No duties had actually been imposed on imports from Mexico or Canada, though both countries stepped up their border controls, but “Trump has delivered [tariffs against China] with a precision strike, refuting claims that tariffs cannot be done well.” 

Bipartisan Dissent from Bad Ideas

Among the progressives sampled, no enthusiasm can be found for Trump’s tariff agenda. The same is true of three left-of-center Washington policy institutes: the Center for American Progress, the Institute for Policy Studies, and Third Way. 

Progressives are distressed by threatened tariffs on Canada and Mexico, and are visibly concerned about the regressive cost-of-living impact Trump’s agenda will have on lower-income households. Beginning with the NAFTA debate during the Clinton Administration, progressive voices provided the ideological foundation for a high tariff agenda, but they are far from pleased with Trump’s implementation. 

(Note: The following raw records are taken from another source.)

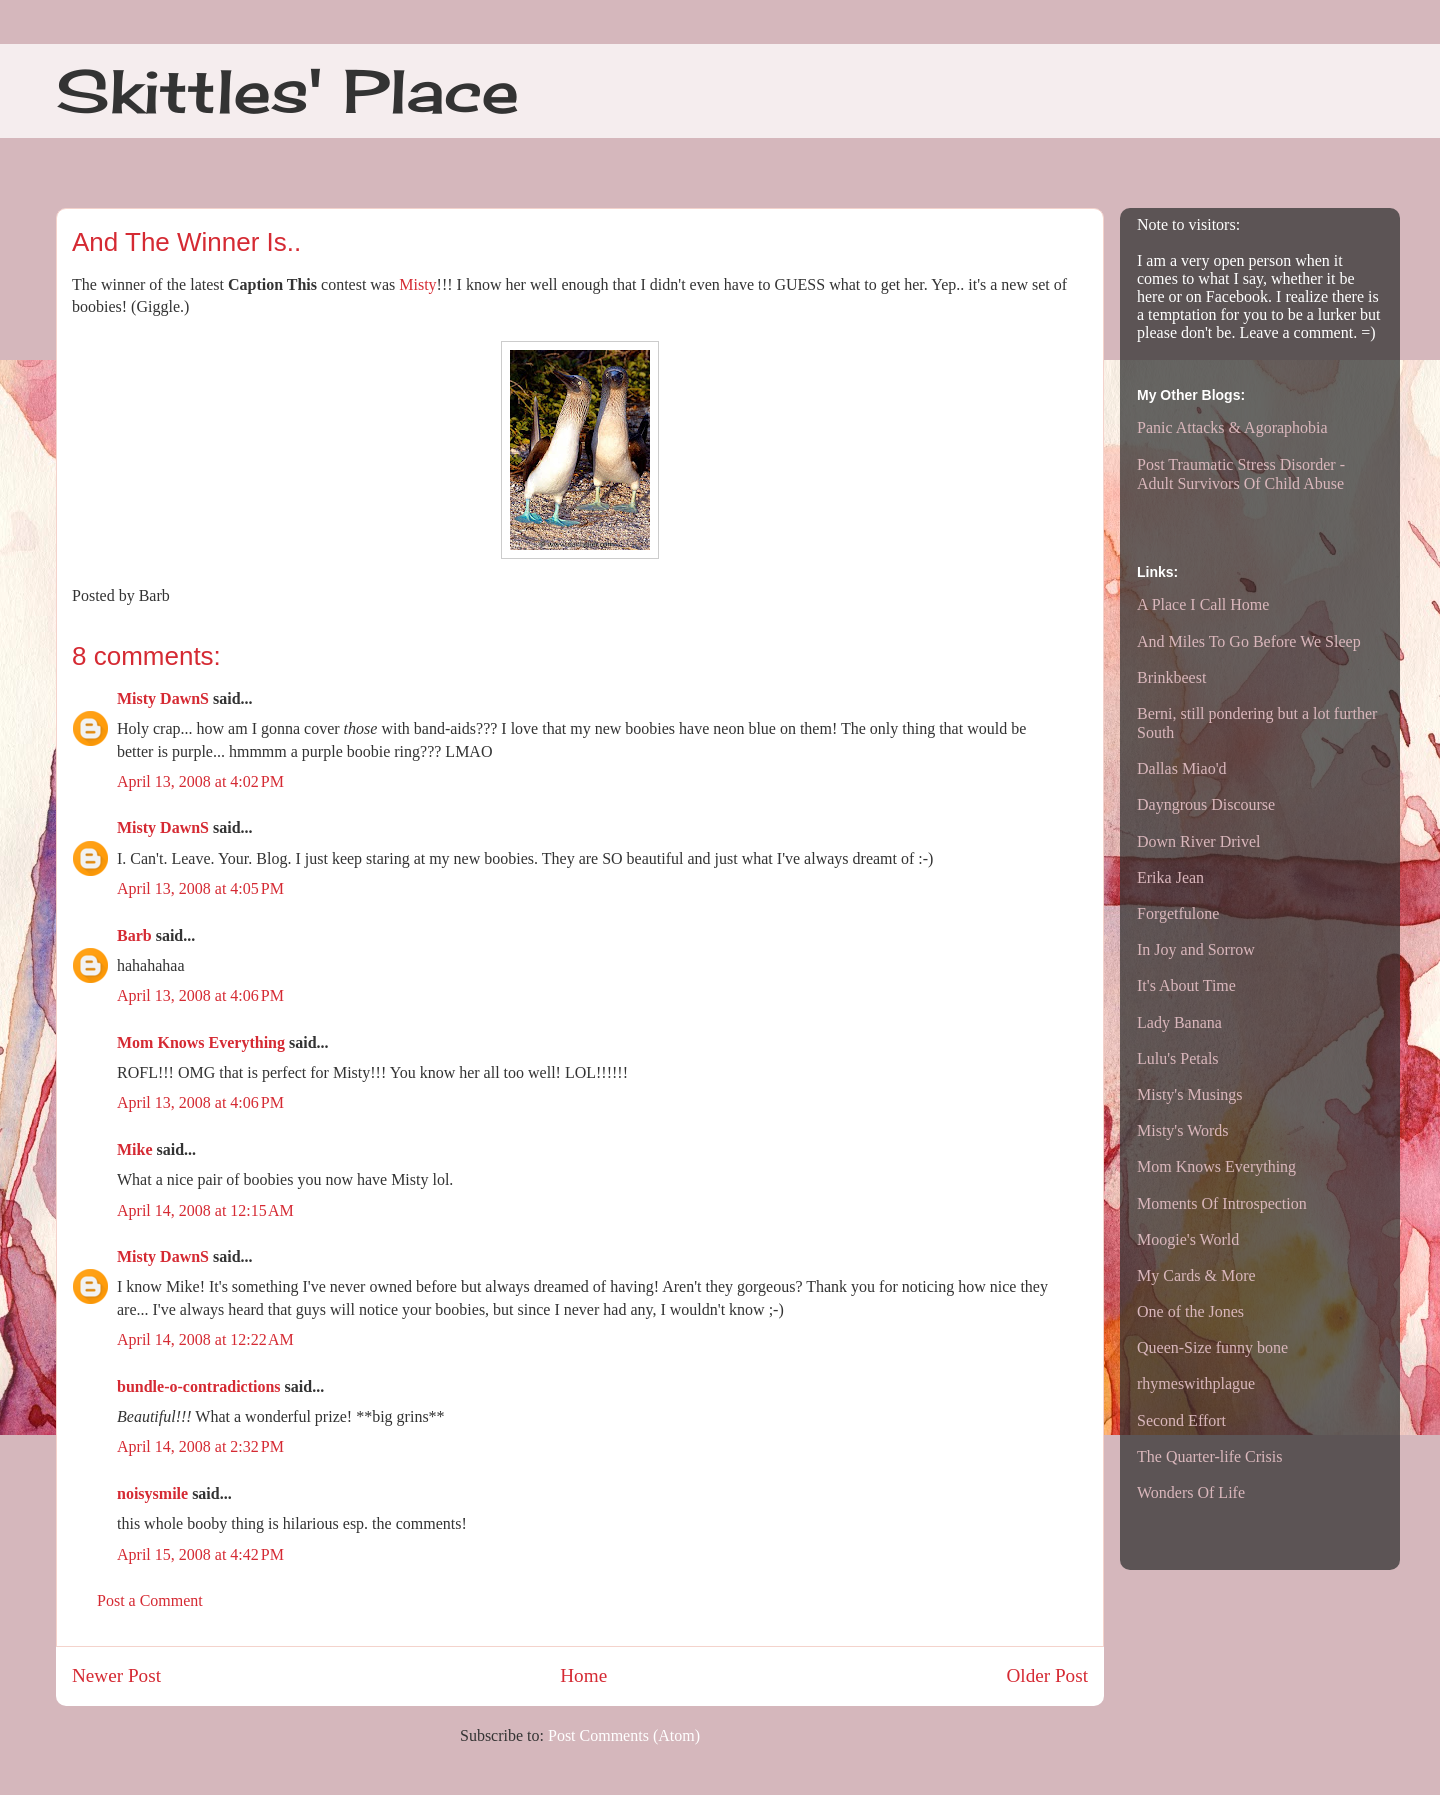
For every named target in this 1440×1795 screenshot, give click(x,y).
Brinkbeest (1171, 677)
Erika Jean (1170, 877)
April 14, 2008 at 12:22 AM (205, 1339)
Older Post (1047, 1675)
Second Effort (1181, 1420)
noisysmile (152, 1493)
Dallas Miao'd (1182, 768)
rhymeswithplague (1196, 1383)
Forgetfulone (1178, 913)
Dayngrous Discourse (1206, 804)
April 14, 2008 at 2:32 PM (200, 1446)
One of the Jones (1190, 1311)
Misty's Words (1183, 1130)
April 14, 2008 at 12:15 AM (205, 1210)
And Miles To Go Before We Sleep (1249, 641)
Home (583, 1675)
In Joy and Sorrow (1196, 949)
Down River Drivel (1199, 841)
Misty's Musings (1190, 1094)
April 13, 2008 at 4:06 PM (200, 995)
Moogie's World (1188, 1239)
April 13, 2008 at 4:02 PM (200, 781)
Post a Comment (150, 1600)
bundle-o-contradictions (199, 1386)
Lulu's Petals (1178, 1058)
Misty (417, 284)
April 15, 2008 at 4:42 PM (200, 1554)
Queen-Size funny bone (1212, 1347)
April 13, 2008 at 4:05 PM (200, 888)
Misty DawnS (163, 698)
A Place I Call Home (1203, 604)
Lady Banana (1179, 1022)
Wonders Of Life (1191, 1492)
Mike (135, 1149)
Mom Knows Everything (201, 1042)
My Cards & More (1196, 1275)
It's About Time (1186, 985)
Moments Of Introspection (1222, 1203)
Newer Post (116, 1675)
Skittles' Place (287, 90)
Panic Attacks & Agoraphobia (1232, 427)
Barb (134, 935)
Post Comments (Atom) (624, 1735)
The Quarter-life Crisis (1209, 1456)
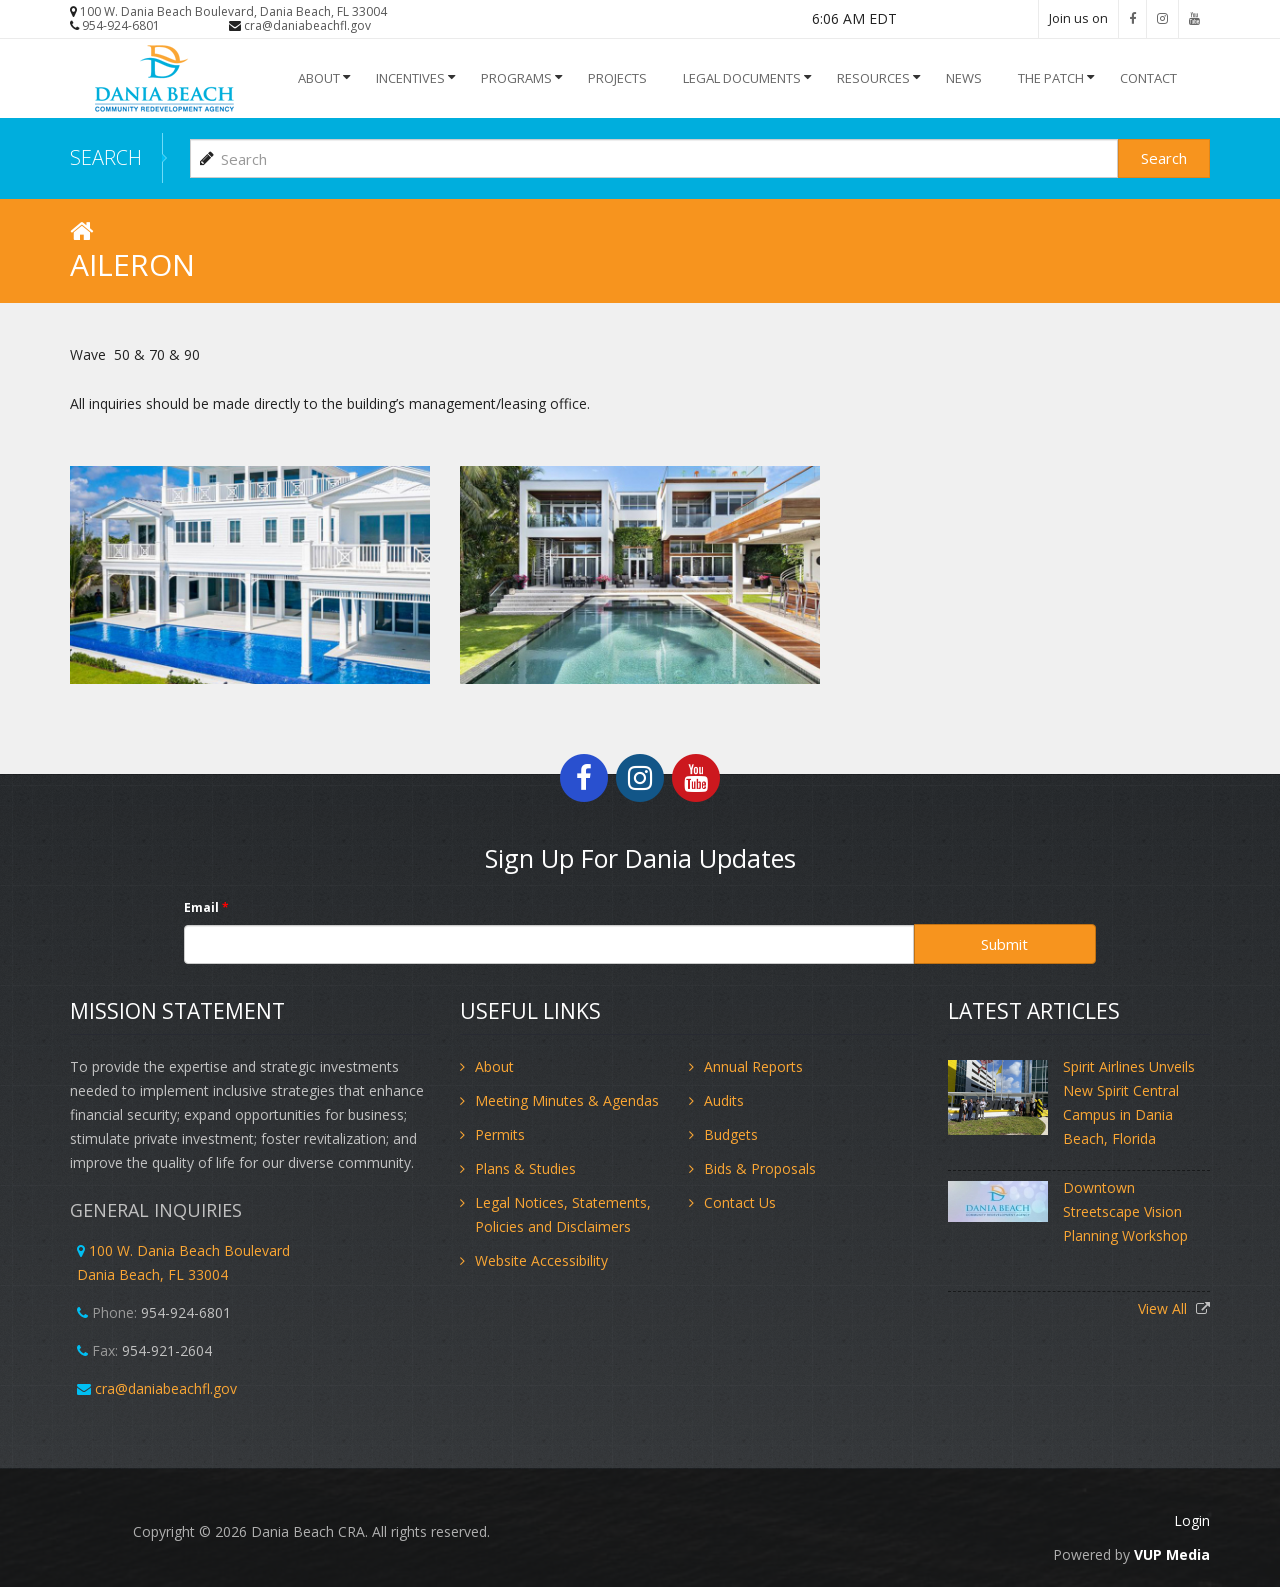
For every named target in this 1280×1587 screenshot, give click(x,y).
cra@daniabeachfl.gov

Populist conservatives cited in this blog are a mixed bag. All three favor high tariffs on the manufacturing sector, believing that cheap consumer goods are a false objective, and are very critical of China’s industrial prowess. But only Oren Cass truly embraces Trump’s tariff agenda. On April 2, 2025, Trump will reveal his falsely labeled “reciprocal” tariffs, seemingly designed to confront every US trading partner with higher tariffs. Trump has designated April 2 as “Liberation Day.” The verdict of progressive and populist tariff advocates remains to be seen.